La LOQ et la LOD pour le diazépam-d5 et le nordiazépam-d5 ont été déterminées dans des échantillons d’eaux usées traitées. Les limites de quantification ont été fixées à 5,0 pM (1,4 ng L-1) pour le diazépam-d5 et le nordiazépam-d5 où les rapports signal/bruit étaient d’environ 10 et la précision obtenue était de 12,7 et 15,9 RSD % (n = 3) pour les composés respectifs (tableau 3), c’est-à-dire dans la précision stipulée de 20 % . Les valeurs de LOQ obtenues dans la présente étude se situent dans la fourchette de ce qui a été obtenu dans d’autres études pour le diazépam et le nordiazépam dans des échantillons d’eaux usées traitées. Cependant, dans cette étude, un volume de 200 ml d’eau usée traitée a été extrait, en comparaison avec 75 ml dans notre méthode présentée. Les limites de détection étaient de 1,7 pM (0,49 ng L-1) et 2,0 pM (0,55 ng L-1) pour le diazépam-d5 et le nordiazépam-d5, respectivement (tableau 3).
Comme discuté ci-dessus ( » La stabilité du diazépam et du nordiazépam dans les échantillons aqueux acides et neutres « , figure 2), le diazépam et le nordiazépam se sont révélés stables pendant 12 jours à un pH d’échantillon de 7.0 lorsqu’ils sont stockés à température ambiante ou à 4 °C.
Quantification du diazépam et du nordiazépam dans les échantillons d’eau environnementale
La méthode LC-MS/MS développée a été appliquée aux échantillons d’eau environnementale pour la détermination du diazépam et du nordiazépam.

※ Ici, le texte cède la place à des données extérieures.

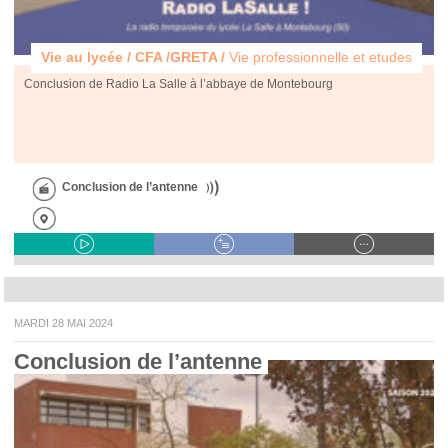
Vie au lycée / CFA /GRETA /
Vie professionnelle et etudes
Conclusion de Radio La Salle à l’abbaye de Montebourg
Conclusion de l’antenne
MARDI 28 MAI 2024
Conclusion de l’antenne 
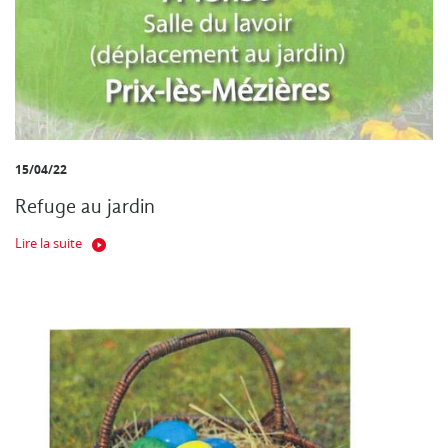
15/04/22
Refuge au jardin
Lire la suite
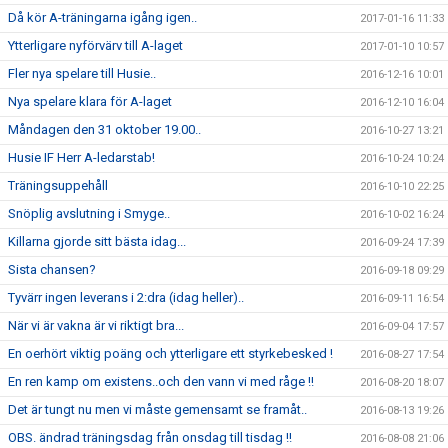
Då kör A-träningarna igång igen..
2017-01-16 11:33
Ytterligare nyförvärv till A-laget
2017-01-10 10:57
Fler nya spelare till Husie..
2016-12-16 10:01
Nya spelare klara för A-laget
2016-12-10 16:04
Måndagen den 31 oktober 19.00..
2016-10-27 13:21
Husie IF Herr A-ledarstab!
2016-10-24 10:24
Träningsuppehåll
2016-10-10 22:25
Snöplig avslutning i Smyge..
2016-10-02 16:24
Killarna gjorde sitt bästa idag...
2016-09-24 17:39
Sista chansen?
2016-09-18 09:29
Tyvärr ingen leverans i 2:dra (idag heller)..
2016-09-11 16:54
När vi är vakna är vi riktigt bra...
2016-09-04 17:57
En oerhört viktig poäng och ytterligare ett styrkebesked !
2016-08-27 17:54
En ren kamp om existens..och den vann vi med råge !!
2016-08-20 18:07
Det är tungt nu men vi måste gemensamt se framåt..
2016-08-13 19:26
OBS. ändrad träningsdag från onsdag till tisdag !!
2016-08-08 21:06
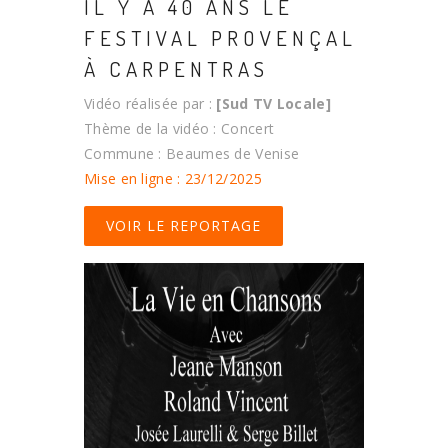
IL Y A 40 ANS LE
FESTIVAL PROVENÇAL
À CARPENTRAS
Vidéo réalisée par :
[Sud TV Locale]
Thème de la vidéo : Concert
Commune : Beaumes de Venise
Mise en ligne : 23/12/2025
VOIR LE REPORTAGE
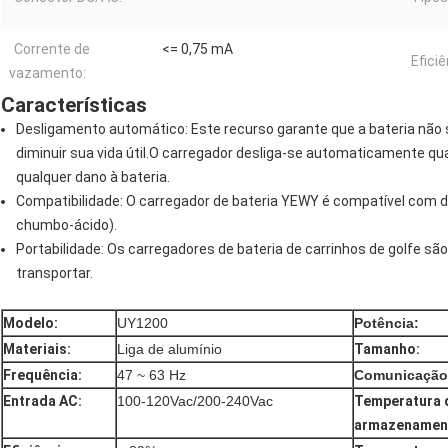
Corrente de
<= 0,75 mA
Eficiê
vazamento:
Características
Desligamento automático: Este recurso garante que a bateria não s
diminuir sua vida útil.O carregador desliga-se automaticamente qu
qualquer dano à bateria.
Compatibilidade: O carregador de bateria YEWY é compatível com dife
chumbo-ácido).
Portabilidade: Os carregadores de bateria de carrinhos de golfe sã
transportar.
Modelo:
UY1200
Potência:
Materiais:
Liga de alumínio
Tamanho:
Frequência:
47 ~ 63 Hz
Comunicação
Entrada AC:
100-120Vac/200-240Vac
Temperatura 
armazenamen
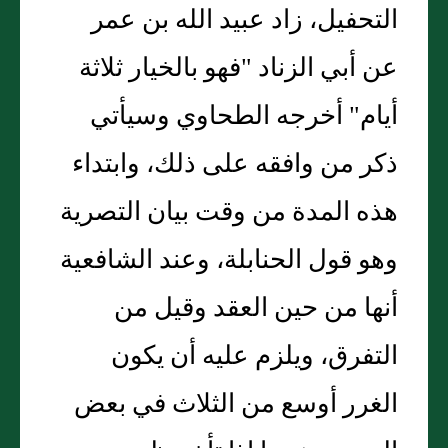
التحفيل، زاد عبيد الله بن عمر
عن أبي الزناد "فهو بالخيار ثلاثة
أيام" أخرجه الطحاوي وسيأتي
ذكر من وافقه على ذلك، وابتداء
هذه المدة من وقت بيان التصرية
وهو قول الحنابلة، وعند الشافعية
أنها من حين العقد وقيل من
التفرق، ويلزم عليه أن يكون
الغرر أوسع من الثلاث في بعض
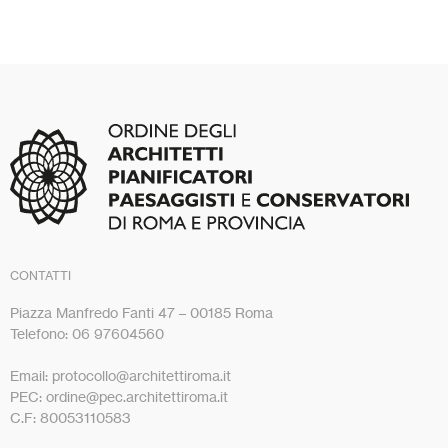
CONTATTI
Piazza Manfredo Fanti 47 – 00185 Roma
Telefono: 06 97604560
Email: protocollo@architettiroma.it
PEC: ordine@pec.architettiroma.it
C.F: 80053110583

Il faut souligner que la méthode développée peut être employée pour les déterminations du diazépam et du nordiazépam dans des échantillons environnementaux dans des conditions acides si des standards internes idéaux sont ajoutés aux échantillons avant le stockage, c’est-à-dire des composés marqués aux isotopes des composés cibles. Dans cette étude, les composés marqués aux isotopes, le diazépam-d5 et le nordiazépam-d5, ont été utilisés comme étalons internes pour compenser la transformation potentielle des composés et d’autres pertes ainsi que les variations au cours de l’analyse.

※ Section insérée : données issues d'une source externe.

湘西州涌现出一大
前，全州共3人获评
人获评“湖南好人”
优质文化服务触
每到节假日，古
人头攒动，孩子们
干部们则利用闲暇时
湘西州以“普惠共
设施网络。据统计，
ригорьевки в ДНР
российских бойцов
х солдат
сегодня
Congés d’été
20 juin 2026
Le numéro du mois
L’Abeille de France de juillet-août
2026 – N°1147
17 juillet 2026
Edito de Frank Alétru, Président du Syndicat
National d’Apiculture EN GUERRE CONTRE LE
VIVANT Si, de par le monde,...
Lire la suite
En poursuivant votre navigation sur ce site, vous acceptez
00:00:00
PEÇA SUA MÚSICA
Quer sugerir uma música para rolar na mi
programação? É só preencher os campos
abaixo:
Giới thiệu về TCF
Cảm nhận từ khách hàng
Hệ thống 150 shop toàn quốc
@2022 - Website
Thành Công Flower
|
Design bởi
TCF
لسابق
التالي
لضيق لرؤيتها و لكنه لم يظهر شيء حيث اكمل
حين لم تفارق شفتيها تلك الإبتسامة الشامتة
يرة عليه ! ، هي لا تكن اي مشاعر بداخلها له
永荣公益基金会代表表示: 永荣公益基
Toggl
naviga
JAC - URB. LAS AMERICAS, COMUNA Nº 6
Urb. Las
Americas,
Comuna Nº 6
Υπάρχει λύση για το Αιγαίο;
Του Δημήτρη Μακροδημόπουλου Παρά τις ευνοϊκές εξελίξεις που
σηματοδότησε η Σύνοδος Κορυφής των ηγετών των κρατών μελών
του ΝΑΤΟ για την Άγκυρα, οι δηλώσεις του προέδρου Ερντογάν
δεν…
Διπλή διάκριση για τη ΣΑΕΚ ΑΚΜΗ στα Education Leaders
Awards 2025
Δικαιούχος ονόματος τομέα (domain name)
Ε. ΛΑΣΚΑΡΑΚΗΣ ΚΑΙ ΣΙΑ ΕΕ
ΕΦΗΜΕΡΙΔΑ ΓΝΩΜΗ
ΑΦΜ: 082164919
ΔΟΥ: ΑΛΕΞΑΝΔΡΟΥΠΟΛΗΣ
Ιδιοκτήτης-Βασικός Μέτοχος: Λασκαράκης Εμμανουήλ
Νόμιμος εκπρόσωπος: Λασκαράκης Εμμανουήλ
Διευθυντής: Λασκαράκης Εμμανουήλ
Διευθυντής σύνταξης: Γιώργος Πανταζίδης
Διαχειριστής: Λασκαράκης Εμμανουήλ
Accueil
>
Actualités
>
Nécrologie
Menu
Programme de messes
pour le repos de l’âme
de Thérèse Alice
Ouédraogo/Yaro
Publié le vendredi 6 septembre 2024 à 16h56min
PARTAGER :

Des échantillons d’eaux usées et d’eaux de surface traitées ont été analysés pour le diazépam et le nordiazépam. Il n’y avait pas de différences significatives, au niveau de 5 % dans un test t, entre les rapports ioniques obtenus pour les solutions standard (tableau 1) et ceux obtenus pour le diazépam ou le nordiazépam d’origine » naturelle » (P ≥ 0,07). Les concentrations de diazépam et de nordiazépam ont été déterminées à 8,5 (2,4 ng L-1) et 66 pM (18 ng L-1), respectivement. Dans les échantillons prélevés 14 jours plus tard dans la même station de traitement des eaux usées, les concentrations ont été déterminées comme étant de 7,5 (2,1 ng L-1) et 75 pM (20 ng L-1) pour le diazépam et le nordiazépam, respectivement. Ainsi, les concentrations de nordiazépam ont été déterminées comme étant environ un ordre de grandeur plus élevé que celles du diazépam. Ces résultats sont en accord avec les résultats d’autres études sur les effluents d’eaux usées . De plus, dans certains échantillons d’eaux usées traitées, rapportés dans la littérature, le nordiazépam a été quantifié, mais le diazépam n’a pas été détecté. Dans la présente étude, ni le diazépam ni le nordiazépam n’ont été détectés dans les eaux de surface prélevées dans la rivière Fyris, à 3 km en amont de la station d’épuration des eaux usées de Kungsängsverket, ce qui indique peu d’émissions d’eaux usées anthropiques en amont.